Behörden gehen von Tötungsdelikt aus
Darin schreiben Polizei und Staatsanwaltschaft auch: "Nach bisherigen Erkenntnisstand ist davon auszugehen, dass keine Dritten involviert waren". Mit hoher Wahrscheinlichkeit sei der leblos aufgefundene Mann mit dem Tod der Kinder in Zusammenhang zu bringen. Die Behörden gehen derzeit davon aus, dass es sich um ein Tötungsdelikt handelt.
Kriminalisten hätten Spuren am Tatort gesichert. Zudem seien Anwohner befragt worden. Zum Tathergang und zu möglichen Motiv wollten sich die Behörden aus ermittlungstaktischen Gründen nicht äußern.
Großes Entsetzen in der Nachbarschaft
Das Blaulicht von Polizei und Notarzt hatte Anwohnerin Susanne L. am Sonntagabend mitbekommen. Als sie am Montag früh um fünf Uhr zur Arbeit geht, sieht sie die Bestatter vor dem Mehrfamilienhaus. "Ich arbeite in der Pflege und weiß: Drei Bestattungsfahrzeuge bedeuten wirklich Schlimmes", sagt sie. Seit sie von den toten Kindern weiß, habe sie viele Fragen: "Egal, welche Probleme Erwachsene haben, Kinder können doch nichts dafür." So eine Tat findet sie "erschreckend, gerade im Advent und vor Weihnachten", denn die leibliche Mutter der toten Kinder habe noch mehrere größere Kinder.
Dann geht sie weiter. In einer Nebenstraße parkt ein blaues Auto, zwei Kindersitze auf dem Rücksitz. Sie zeigt auf das Auto, das dem Toten gehöre und in der Nachbarschaft alle kannten, weil der Auspuff wohl manipuliert gewesen sei: Der Mann soll gegenüber Bekannten in letzter Zeit suizidale Gedanken geäußert haben. "Warum er sich dann keine Hilfe holt, verstehe ich nicht."
Eltern sollen getrennt gelebt haben
Andere Nachbarn berichten, dass die Mutter der toten Kinder im Haus gegenüber wohne und der nun tote 37-Jährige im Mehrfamilienhaus im Dachgeschoss auf der anderen Straßenseite. Die drei Kleinsten seien regelmäßig beim Vater gewesen. Laut Polizei Dresden werde die Mutter seit Sonntagabend "polizeilich betreut". Wegen der Schwere der Betroffenheit meide sie die Öffentlichkeit.
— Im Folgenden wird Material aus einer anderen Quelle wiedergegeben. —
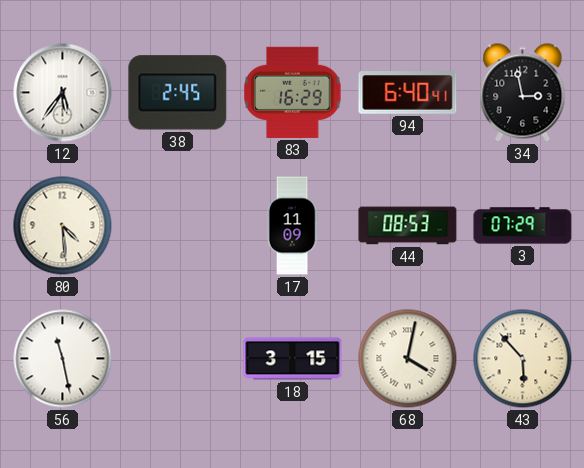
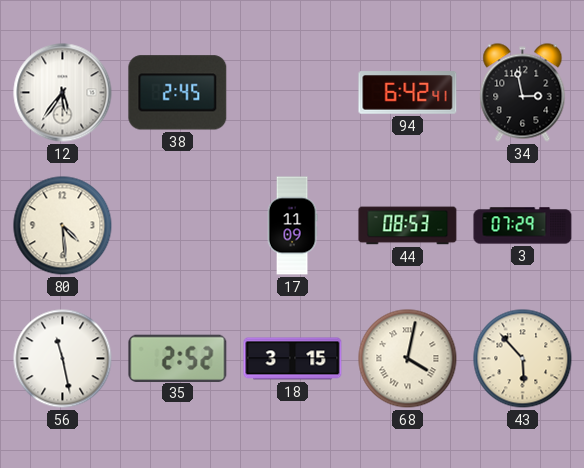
83: 16:29 -> none
94: 6:40 -> 6:42
35: none -> 2:52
Beide Hauseingänge sichern am Montagmittag Polizeibeamte ab - auch, weil Medienvertreter und Kamerateams in der Straße vorgefahren sind.
Motiv bislang unklar
Helfried Lehmann wundert sich über die Journalisten in der Straße. Als er von den Toten erfährt, reagiert er entsetzt. "Erschreckend", sagt der Meißner, der sich um die Immobilie zwei Häuser neben dem Tatorthaus kümmert. Es sei eigentlich recht friedlich im Stadtteil Cölln und auch in der Straße. "Was geht in einem Menschen vor, kleine Kinder zu töten? Psychische Probleme, Eifersucht? Was weiß ich. Es stellen sich viele Fragen."
Vorwurf der Großmutter
Reportern der Sächsischen Zeitung sagt die Großmutter der getöteten Kinder und Mutter der Kindsmutter an der Tür: "Die Kinder hätten gar nicht mehr bei dem Vater sein dürfen." Ihre Tochter habe sich mehrfach darum bemüht, dem 37-Jährigen wegen dessen psychischer Probleme den Umgang mit den Kindern zu untersagen.
Über ein mögliches Motiv spricht die Polizei an Tag 1 nach Auffinden der vier Leichen nicht. Hintergründe und Motive müssten erst ermittelt werden, sagt Polizeisprecher Marko Laske und fügt hinzu: "Wir haben es mit einer sehr schweren Situation zu tun, die auch die Polizeibeamten, die am Sonntag im Einsatz waren, nicht kalt lässt. Auch sie müssen die Situation erst verarbeiten."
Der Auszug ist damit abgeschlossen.